Just to check this procedure, I downloaded the PL 94-171 data files for the State of
Texas. The geo-header file for Texas was even larger than California (n=1,158,742 records
in Texas, n=843,287 records in California!)
Texas has 1,752 places (sumlev=160) and 1,934 place-county parts (sumlev=155). Upon
inspection, there are places in Texas (Dallas!) that straddle five counties. That caught
me by surprise!
The population-based split procedure for California (subset(coplace2, pop100.x <
pop100.y)) didn’t work for Texas since there are a few place-county parts in Texas with
zero population. I found that “arealand” works just fine for Texas. The following code
works for Texas:
# Extra places that straddle two-or-more counties.
# pop100.x = 2010 population count for, perhaps, part of the place (sumlev=155)
# pop100.y = 2010 population count for the FULL place (sumlev=160)
# Find the Texas places straddling two-or-more counties
splittown <- subset(coplace2, pop100.x < pop100.y)
View(splittown)
# This works better for Texas, since there are a few place-county parts with zero
population,
# and 100 percent of population in the other place-county part.
splittown2 <- subset(coplace2, arealand.x < arealand.y)
View(splittown2)
That’s as far as I’ve carried the Texas example, since I’m not on the lookout for a master
national list of places split by county boundaries!
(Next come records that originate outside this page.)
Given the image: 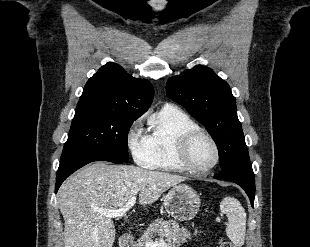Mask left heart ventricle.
<instances>
[{
	"label": "left heart ventricle",
	"mask_w": 310,
	"mask_h": 247,
	"mask_svg": "<svg viewBox=\"0 0 310 247\" xmlns=\"http://www.w3.org/2000/svg\"><path fill=\"white\" fill-rule=\"evenodd\" d=\"M215 151L212 144L204 137L197 138L190 149V161L196 168H204L213 163Z\"/></svg>",
	"instance_id": "obj_1"
}]
</instances>
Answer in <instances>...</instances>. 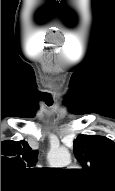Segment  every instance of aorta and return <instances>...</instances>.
I'll list each match as a JSON object with an SVG mask.
<instances>
[{
	"instance_id": "1",
	"label": "aorta",
	"mask_w": 115,
	"mask_h": 191,
	"mask_svg": "<svg viewBox=\"0 0 115 191\" xmlns=\"http://www.w3.org/2000/svg\"><path fill=\"white\" fill-rule=\"evenodd\" d=\"M49 161L53 166L63 167L71 163V154L68 150L59 149L50 152Z\"/></svg>"
}]
</instances>
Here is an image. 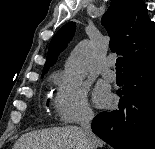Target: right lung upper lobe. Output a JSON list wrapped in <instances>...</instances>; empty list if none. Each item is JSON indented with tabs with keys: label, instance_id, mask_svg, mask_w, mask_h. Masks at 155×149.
Segmentation results:
<instances>
[{
	"label": "right lung upper lobe",
	"instance_id": "obj_1",
	"mask_svg": "<svg viewBox=\"0 0 155 149\" xmlns=\"http://www.w3.org/2000/svg\"><path fill=\"white\" fill-rule=\"evenodd\" d=\"M102 25L111 38V51L123 55V70L155 60V26L142 0H113L102 17ZM75 29V22H69L52 38L42 76L54 65Z\"/></svg>",
	"mask_w": 155,
	"mask_h": 149
}]
</instances>
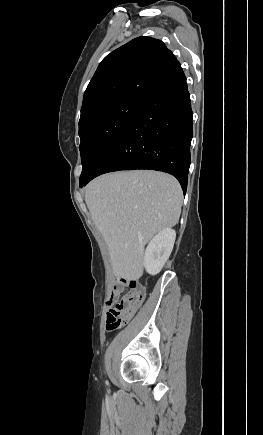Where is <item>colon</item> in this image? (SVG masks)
I'll return each instance as SVG.
<instances>
[{"mask_svg": "<svg viewBox=\"0 0 263 435\" xmlns=\"http://www.w3.org/2000/svg\"><path fill=\"white\" fill-rule=\"evenodd\" d=\"M115 289L125 293L107 311L108 331L116 330L127 323L141 306L145 295L142 285L134 279L118 281Z\"/></svg>", "mask_w": 263, "mask_h": 435, "instance_id": "obj_1", "label": "colon"}]
</instances>
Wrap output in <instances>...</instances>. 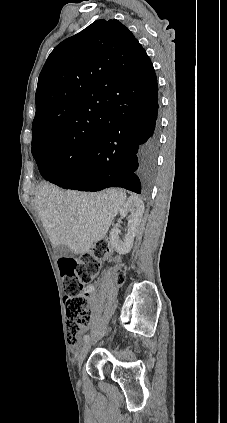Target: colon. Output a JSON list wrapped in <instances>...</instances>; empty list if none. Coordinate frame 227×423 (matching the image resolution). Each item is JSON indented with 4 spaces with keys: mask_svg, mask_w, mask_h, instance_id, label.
Here are the masks:
<instances>
[{
    "mask_svg": "<svg viewBox=\"0 0 227 423\" xmlns=\"http://www.w3.org/2000/svg\"><path fill=\"white\" fill-rule=\"evenodd\" d=\"M111 256L109 242L99 240L91 253L77 259L62 258L59 267L63 277L64 304L66 313L67 337L75 343L81 332L89 325L91 318L90 301L93 294L92 280L98 275L102 260ZM124 266L118 263L115 268L119 283L124 280Z\"/></svg>",
    "mask_w": 227,
    "mask_h": 423,
    "instance_id": "colon-1",
    "label": "colon"
}]
</instances>
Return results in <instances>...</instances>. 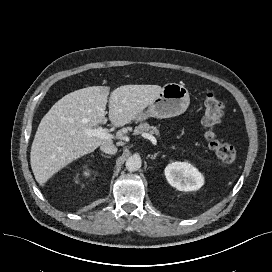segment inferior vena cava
<instances>
[{
	"mask_svg": "<svg viewBox=\"0 0 272 272\" xmlns=\"http://www.w3.org/2000/svg\"><path fill=\"white\" fill-rule=\"evenodd\" d=\"M100 150L106 154H116L117 153V147L112 143H105L100 146Z\"/></svg>",
	"mask_w": 272,
	"mask_h": 272,
	"instance_id": "obj_1",
	"label": "inferior vena cava"
}]
</instances>
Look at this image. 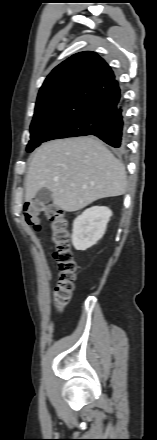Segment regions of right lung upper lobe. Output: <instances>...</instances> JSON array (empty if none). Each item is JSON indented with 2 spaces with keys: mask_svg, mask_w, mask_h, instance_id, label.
<instances>
[{
  "mask_svg": "<svg viewBox=\"0 0 157 440\" xmlns=\"http://www.w3.org/2000/svg\"><path fill=\"white\" fill-rule=\"evenodd\" d=\"M121 91L111 68L95 52L74 54L45 79L32 122L89 121L121 103Z\"/></svg>",
  "mask_w": 157,
  "mask_h": 440,
  "instance_id": "obj_1",
  "label": "right lung upper lobe"
}]
</instances>
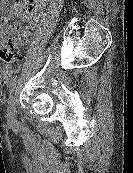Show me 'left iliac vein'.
Instances as JSON below:
<instances>
[{
	"label": "left iliac vein",
	"mask_w": 133,
	"mask_h": 173,
	"mask_svg": "<svg viewBox=\"0 0 133 173\" xmlns=\"http://www.w3.org/2000/svg\"><path fill=\"white\" fill-rule=\"evenodd\" d=\"M7 122L8 124L16 123V107H15V98L13 95H10L8 99V107H7Z\"/></svg>",
	"instance_id": "obj_1"
}]
</instances>
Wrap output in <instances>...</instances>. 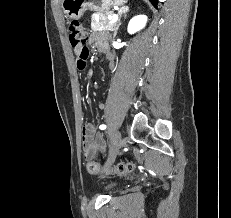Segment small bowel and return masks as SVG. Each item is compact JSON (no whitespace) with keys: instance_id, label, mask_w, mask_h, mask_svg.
I'll return each instance as SVG.
<instances>
[{"instance_id":"small-bowel-1","label":"small bowel","mask_w":231,"mask_h":218,"mask_svg":"<svg viewBox=\"0 0 231 218\" xmlns=\"http://www.w3.org/2000/svg\"><path fill=\"white\" fill-rule=\"evenodd\" d=\"M90 43H95L97 48L101 51H104L109 59H112V54L107 50L105 38L100 34H92L90 39ZM75 54L78 56L81 49L80 47L74 48ZM77 68L79 70H84L86 65H88L87 56H82V58H76ZM99 109H105V104L100 103ZM92 127L90 125H86L83 128L82 133V149L83 156L86 159H90L98 154V152L104 149L103 141L101 136L95 135L92 136Z\"/></svg>"}]
</instances>
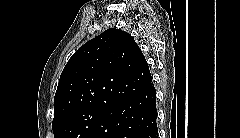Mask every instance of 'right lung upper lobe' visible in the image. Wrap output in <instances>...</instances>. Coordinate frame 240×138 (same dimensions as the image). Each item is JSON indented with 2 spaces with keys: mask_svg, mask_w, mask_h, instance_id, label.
Wrapping results in <instances>:
<instances>
[{
  "mask_svg": "<svg viewBox=\"0 0 240 138\" xmlns=\"http://www.w3.org/2000/svg\"><path fill=\"white\" fill-rule=\"evenodd\" d=\"M151 82L146 59L131 35L108 29L81 46L63 69L53 121L85 109L108 110Z\"/></svg>",
  "mask_w": 240,
  "mask_h": 138,
  "instance_id": "obj_1",
  "label": "right lung upper lobe"
}]
</instances>
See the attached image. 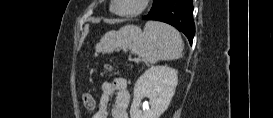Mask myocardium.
I'll return each instance as SVG.
<instances>
[{
  "mask_svg": "<svg viewBox=\"0 0 273 118\" xmlns=\"http://www.w3.org/2000/svg\"><path fill=\"white\" fill-rule=\"evenodd\" d=\"M117 2H118V0H113L111 3V10L113 13H115L116 15L121 16V17H133V16H137V15L141 14L142 12H144V10L146 9V7L148 5L149 0H141V4L138 9H136L134 11H128V12L118 11L116 8Z\"/></svg>",
  "mask_w": 273,
  "mask_h": 118,
  "instance_id": "myocardium-1",
  "label": "myocardium"
}]
</instances>
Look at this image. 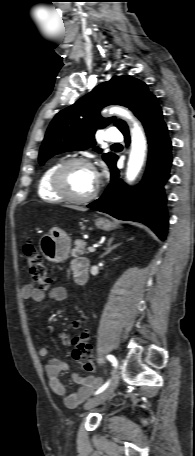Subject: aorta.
Wrapping results in <instances>:
<instances>
[{
  "label": "aorta",
  "instance_id": "1",
  "mask_svg": "<svg viewBox=\"0 0 195 456\" xmlns=\"http://www.w3.org/2000/svg\"><path fill=\"white\" fill-rule=\"evenodd\" d=\"M109 112L129 119L134 123V128L132 130L131 137V151L126 170V179L128 182H132L139 174L144 163L145 152L147 149L146 138L141 127L134 120L133 116L129 111L121 107L114 106L109 109Z\"/></svg>",
  "mask_w": 195,
  "mask_h": 456
}]
</instances>
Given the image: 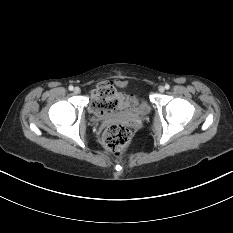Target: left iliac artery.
<instances>
[{
    "instance_id": "left-iliac-artery-1",
    "label": "left iliac artery",
    "mask_w": 233,
    "mask_h": 233,
    "mask_svg": "<svg viewBox=\"0 0 233 233\" xmlns=\"http://www.w3.org/2000/svg\"><path fill=\"white\" fill-rule=\"evenodd\" d=\"M169 88H170V85L166 84V85H165V89L168 90Z\"/></svg>"
}]
</instances>
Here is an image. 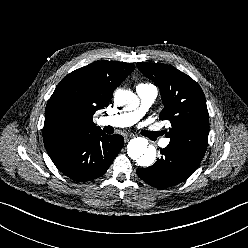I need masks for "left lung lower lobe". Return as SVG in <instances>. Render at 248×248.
<instances>
[{
  "mask_svg": "<svg viewBox=\"0 0 248 248\" xmlns=\"http://www.w3.org/2000/svg\"><path fill=\"white\" fill-rule=\"evenodd\" d=\"M161 158L148 167L137 170L139 177L156 188H168L186 180L198 167L174 149H161Z\"/></svg>",
  "mask_w": 248,
  "mask_h": 248,
  "instance_id": "left-lung-lower-lobe-1",
  "label": "left lung lower lobe"
}]
</instances>
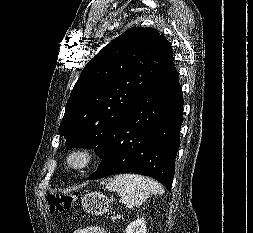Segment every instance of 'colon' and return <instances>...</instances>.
<instances>
[{"instance_id":"5ec220e1","label":"colon","mask_w":253,"mask_h":233,"mask_svg":"<svg viewBox=\"0 0 253 233\" xmlns=\"http://www.w3.org/2000/svg\"><path fill=\"white\" fill-rule=\"evenodd\" d=\"M77 200V195L68 194H49L47 202L52 212H63L71 209Z\"/></svg>"}]
</instances>
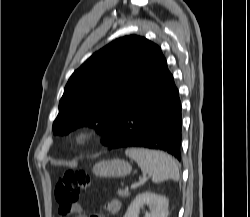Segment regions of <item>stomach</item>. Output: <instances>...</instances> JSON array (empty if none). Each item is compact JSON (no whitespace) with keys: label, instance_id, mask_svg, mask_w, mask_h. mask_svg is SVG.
<instances>
[{"label":"stomach","instance_id":"1","mask_svg":"<svg viewBox=\"0 0 250 217\" xmlns=\"http://www.w3.org/2000/svg\"><path fill=\"white\" fill-rule=\"evenodd\" d=\"M92 171L99 177L120 178L129 175L132 171V166L124 160L113 159L98 162L93 166Z\"/></svg>","mask_w":250,"mask_h":217}]
</instances>
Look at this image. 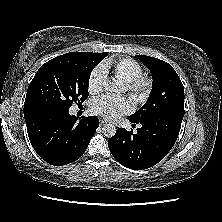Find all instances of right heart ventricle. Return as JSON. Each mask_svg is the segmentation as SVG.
Segmentation results:
<instances>
[{
    "label": "right heart ventricle",
    "instance_id": "obj_1",
    "mask_svg": "<svg viewBox=\"0 0 222 222\" xmlns=\"http://www.w3.org/2000/svg\"><path fill=\"white\" fill-rule=\"evenodd\" d=\"M103 67L112 69L114 76L123 83L132 82L142 74L140 63L131 58L109 59Z\"/></svg>",
    "mask_w": 222,
    "mask_h": 222
}]
</instances>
Maybe this is something that the
Census Bureau Geography Division has ready access to?
Let’s check New York!
This process also works for the State of New York. It’s still best to use the “AREALAND”
differences, sumlev=155 versus sumlev=160, to find places that straddle
two-or-more-counties (or boroughs in the case of New York City).
Yes, the City of New York straddles/encompasses five boroughs/counties. And there are 13
other places in New York State that straddle two counties: Almond, Attica, Brewerton,
Bridgeport, Deposit, Dodgeville, Earlville, Geneva, Gowanda, Keeseville, Peach Lake,
Rushville, and Saranac Lake.
These are “R” scripts that don’t use “tidycensus” but are clean methods for answering
such a simple question as “what are the census places within my multi-county region?”